Kierkegaard next compares the Socratic method to the teachings of Christ. “Between one human being and another the Socratic relationship is indeed the highest, the truest…. The presence of the god in human form—indeed, in the lowly form of a servant—is precisely the teaching.” Where Christianity steps beyond the Socratic is in the leap of faith. “Faith is not a knowledge, for all knowledge is either knowledge of the eternal, which excludes the temporal and the historical as inconsequential, or it is purely historical knowledge, and no knowledge can have as its object this absurdity that the eternal is the historical…. The follower, however, is in faith related to that teacher in such a way that he is eternally occupied with his historical existence…. Then the object of faith becomes not the teaching but the teacher, for the essence of the Socratic is that the learner, because he himself is the truth and has the condition, can thrust the teacher away…. Faith, then, must cling firmly to the teacher. But in order for the teacher to be able to give the condition, he must be the god, and in order to put the learner in possession of it, he must be man. This contradiction is in turn the object of faith and is the paradox, the moment…. The contradiction is that he receives the condition in the moment, and, since it is a condition for the understanding of eternal truth, it is eo ipso the eternal condition…. Faith is not an act of will…. But then is faith just as paradoxical as the paradox? Quite so…. Faith itself is a wonder, and everything that is true of the paradox is also true of faith…. The wonder that the eternal condition is given in time.”
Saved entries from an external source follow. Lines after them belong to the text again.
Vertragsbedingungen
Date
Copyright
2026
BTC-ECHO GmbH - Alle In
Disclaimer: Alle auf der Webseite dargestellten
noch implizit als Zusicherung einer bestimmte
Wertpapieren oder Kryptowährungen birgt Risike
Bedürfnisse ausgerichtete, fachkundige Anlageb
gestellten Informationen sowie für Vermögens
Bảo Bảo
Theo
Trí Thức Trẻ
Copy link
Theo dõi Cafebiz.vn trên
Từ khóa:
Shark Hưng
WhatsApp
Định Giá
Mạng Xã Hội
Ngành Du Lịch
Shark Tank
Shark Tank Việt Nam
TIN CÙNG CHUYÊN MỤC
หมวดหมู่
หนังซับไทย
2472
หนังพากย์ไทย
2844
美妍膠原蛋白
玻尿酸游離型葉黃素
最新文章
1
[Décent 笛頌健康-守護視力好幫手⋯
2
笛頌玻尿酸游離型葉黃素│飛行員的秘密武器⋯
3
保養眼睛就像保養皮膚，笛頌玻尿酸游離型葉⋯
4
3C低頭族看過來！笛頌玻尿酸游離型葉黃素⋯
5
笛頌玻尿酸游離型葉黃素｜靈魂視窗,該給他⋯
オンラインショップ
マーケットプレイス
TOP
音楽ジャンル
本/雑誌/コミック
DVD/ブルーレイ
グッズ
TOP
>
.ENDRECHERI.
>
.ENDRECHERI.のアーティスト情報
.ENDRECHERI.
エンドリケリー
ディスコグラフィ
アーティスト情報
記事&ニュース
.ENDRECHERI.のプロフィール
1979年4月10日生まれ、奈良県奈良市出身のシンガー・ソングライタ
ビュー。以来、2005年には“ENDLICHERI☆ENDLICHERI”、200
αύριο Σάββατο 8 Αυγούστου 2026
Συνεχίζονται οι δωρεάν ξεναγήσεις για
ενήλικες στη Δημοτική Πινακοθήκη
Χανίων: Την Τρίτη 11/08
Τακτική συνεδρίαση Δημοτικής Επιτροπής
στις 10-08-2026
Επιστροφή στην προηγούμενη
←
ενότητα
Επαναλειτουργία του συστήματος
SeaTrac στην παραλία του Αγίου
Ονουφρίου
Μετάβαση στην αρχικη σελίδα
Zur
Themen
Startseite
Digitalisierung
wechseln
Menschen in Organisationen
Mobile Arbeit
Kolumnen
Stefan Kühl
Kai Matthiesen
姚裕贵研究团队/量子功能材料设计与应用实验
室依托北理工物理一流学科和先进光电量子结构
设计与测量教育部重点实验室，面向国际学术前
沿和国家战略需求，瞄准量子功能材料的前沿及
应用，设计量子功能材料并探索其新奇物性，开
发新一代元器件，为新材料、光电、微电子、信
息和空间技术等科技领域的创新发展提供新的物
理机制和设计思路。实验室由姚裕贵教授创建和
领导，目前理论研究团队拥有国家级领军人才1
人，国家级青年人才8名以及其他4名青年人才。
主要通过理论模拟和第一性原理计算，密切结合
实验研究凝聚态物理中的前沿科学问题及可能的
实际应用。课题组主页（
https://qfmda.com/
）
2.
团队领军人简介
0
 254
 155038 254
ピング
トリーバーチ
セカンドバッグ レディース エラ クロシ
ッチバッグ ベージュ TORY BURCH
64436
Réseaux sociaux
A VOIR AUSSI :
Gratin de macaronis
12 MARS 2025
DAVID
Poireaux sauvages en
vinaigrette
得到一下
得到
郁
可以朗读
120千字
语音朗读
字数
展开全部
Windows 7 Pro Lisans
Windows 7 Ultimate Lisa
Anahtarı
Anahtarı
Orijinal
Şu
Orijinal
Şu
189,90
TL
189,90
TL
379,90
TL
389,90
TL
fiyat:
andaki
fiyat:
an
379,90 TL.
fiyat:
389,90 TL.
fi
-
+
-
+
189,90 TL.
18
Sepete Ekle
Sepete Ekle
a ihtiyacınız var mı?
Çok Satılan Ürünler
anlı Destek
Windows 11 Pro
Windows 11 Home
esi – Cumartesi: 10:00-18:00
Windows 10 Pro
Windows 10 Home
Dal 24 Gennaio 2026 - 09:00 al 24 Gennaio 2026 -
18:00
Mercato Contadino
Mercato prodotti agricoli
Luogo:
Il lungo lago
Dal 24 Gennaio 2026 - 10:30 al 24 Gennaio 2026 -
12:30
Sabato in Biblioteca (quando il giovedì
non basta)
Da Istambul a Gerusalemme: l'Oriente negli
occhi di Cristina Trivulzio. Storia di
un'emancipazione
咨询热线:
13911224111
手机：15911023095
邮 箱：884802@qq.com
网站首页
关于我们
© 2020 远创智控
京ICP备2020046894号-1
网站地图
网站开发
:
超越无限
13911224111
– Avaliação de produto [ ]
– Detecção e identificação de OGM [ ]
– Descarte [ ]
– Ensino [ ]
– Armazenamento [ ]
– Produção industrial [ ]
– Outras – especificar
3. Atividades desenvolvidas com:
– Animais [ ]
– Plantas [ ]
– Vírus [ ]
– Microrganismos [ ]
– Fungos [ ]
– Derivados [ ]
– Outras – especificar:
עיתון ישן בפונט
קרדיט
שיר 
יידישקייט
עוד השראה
Kierkegaard concludes, “Christianity is the only historical phenomenon that despite the historical—indeed, precisely by means of the historical—has wanted to be the single individual’s point of departure for his eternal consciousness, has wanted to interest him otherwise than merely historically, has wanted to base his happiness on his relation to something historical. No philosophy (for it is only for thought), no mythology (for it is only for the imagination), no historical knowledge (for it is for memory) has ever had this idea—of which in this connection one can say with multiple meanings that it did not arise from any human heart…. If in discussing the relation between Christianity and philosophy we begin by narrating what was said earlier, how shall we ever, not finish, but ever manage to begin, for history just keeps on growing.”